Data flow diagram. Coccinellid images are collected from iNaturalist and labeled using Labelbox. The set of images is split between train, dev and test subsets. YOLO and Faster R-CNN-FPN models trained and fine-tuned on the train and dev subsets, respectively. The performance of each model is estimated on the test subset in terms of average precision (AP) metrics.

Faster R-CNN-FPN

We used the Detectron2 library for object detection and segmentation85 (developed by Facebook Research) to train and evaluate our Faster R-CNN-FPN models for coccinellids detection. Detectron2 uses PyTorch as a deep learning framework and is the successor of Detectron86, originally “designed to be flexible in order to support rapid implementation and evaluation of novel research.” The default configuration of the Base-R-CNN-FPN is defined in the “Base-R-CNN-FPN.yaml” file at https://github.com/facebookresearch/detectron2/blob/main/configs/Base-RCNN-FPN.yaml. Hyper-parameters for Detectron2 are available at: https://github.com/facebookresearch/detectron2/blob/main/detectron2/config/defaults.py. The train/test files that we adapted are available https://github.com/cwang16/Detecting-Coccinellids. When training the models, we used the default values for most of the hyper-parameters of Detectron2’s Faster R-CNN-FPN object detection models and experimented with ResNet50/ResNet101 as backbone CNNs and IoU/GIoU as the regression losses, respectively. In terms of number of iterations, we started by training the Faster R-CNN-FPN model with the default 40,000 iterations. However, the learning curves shown in Supplementary Fig. S1

suggested that both training and development losses were still decreasing, while the AP was still increasing after 40,000 iterations.

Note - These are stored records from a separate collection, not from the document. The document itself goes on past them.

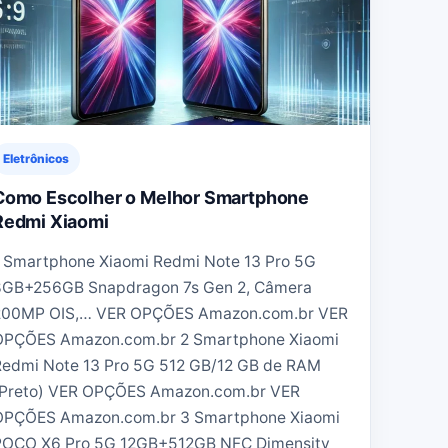
Eletrônicos
Como Escolher o Melhor Smartphone
Redmi Xiaomi
1 Smartphone Xiaomi Redmi Note 13 Pro 5G
8GB+256GB Snapdragon 7s Gen 2, Câmera
200MP OIS,… VER OPÇÕES Amazon.com.br VER
OPÇÕES Amazon.com.br 2 Smartphone Xiaomi
Redmi Note 13 Pro 5G 512 GB/12 GB de RAM
(Preto) VER OPÇÕES Amazon.com.br VER
OPÇÕES Amazon.com.br 3 Smartphone Xiaomi
POCO X6 Pro 5G 12GB+512GB NFC Dimensity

Thus, to enable the network to learn further and give better performance, we ran all experiments for 400,000 iterations, and identified the best iteration for each model based on learning curves as shown in Supplementary Fig. S2. Specifically, the best iteration is identified as the point where the validation loss starts increasing while the training loss is still decreasing. Using this criterion, for Faster R-CNN-FPN with ResNet-50 the best validation/training point was observed around iteration 80,000 for both IoU and GIoU losses, while for Faster R-CNN-FPN with ResNet-101 the best point was observed around iteration 220,000 for both losses.

YOLOv5

We used the official PyTorch YOLOv5 implementation provided by Ultralytics26, which is available at https://github.com/ultralytics/yolov5, to train and evaluate the YOLOv5 models. We used the pre-defined model configurations for the YOLOv5 variants used in the experiments, where the number of classes was changed to 7. The pre-defined configurations are available at https://github.com/ultralytics/yolov5/tree/master/models, where the files “yolov5n.yaml”, “yolov5s.yaml”, “yolov5m.yaml”, “yolov5l.yaml”, “yolov5x.yaml”, correspond to the five YOLOv5 variants used in our study, respectively. In terms of hyper-parameters, YOLOv5 provides three different hyper-parameter settings, specifically, “hyp.scratch-low.yaml”, “hyp.scratch-med.yaml” “hyp.scratch-high.yaml”, to train smaller, medium and larger size models, respectively. These three hyper-parameter settings can be found at https://github.com/ultralytics/yolov5/tree/master/data/hyps. When training the models for YOLOv5, we used the default values for most of the hyperparameters, except for using 500 epochs and a batch size of 4. The best model identified by the YOLOv5 framework using the validation data was used for evaluation. As an example, the specific command line used to train the YOLOv5s model is shown below:

figure a

where the modified files and non-default hyper-parameters are highlighted in red font. Similarly, the command lined used to evaluate the YOLOv5s model is:

figure b

YOLOv7

We also used the official YOLOv7 PyTorch implementation28 at https://github.com/WongKinYiu/yolov7 to train and evaluate the YOLOv7 models. As for YOLOv5, we used the pre-defined model configurations for the YOLOv7 variants used in the experiments, where the number of classes was changed to 7. The pre-defined configurations are available at https://github.com/WongKinYiu/yolov7/tree/main/cfg/training, where the files “yolov7.yaml”, “yolov7-tiny.yaml”, “yolov7x.yaml”, “yolov7-d6.yaml”, correspond to the four YOLOv7 variants used in our study, respectively. In terms of hyper-parameters, YOLOv7 provides three different hyper-parameter settings for: 1) edge GPU architectures (YOLOv7-tiny); 2) standard GPU architectures (YOLOv7 and YOLOv7-x); and 3) cloud GPU architectures (including YOLOv7-d6). These three hyper-parameter settings can be found at https://github.com/WongKinYiu/yolov7/tree/main/data, where “hyp.scratch.tiny.yaml” is the setting for YOLOv7-tiny, “hyp.scratch.p5.yaml” is the setting for YOLOv7 and YOLOv7-x, and “hyp.scratch.p6.yaml” is the setting for YOLOv7-d6.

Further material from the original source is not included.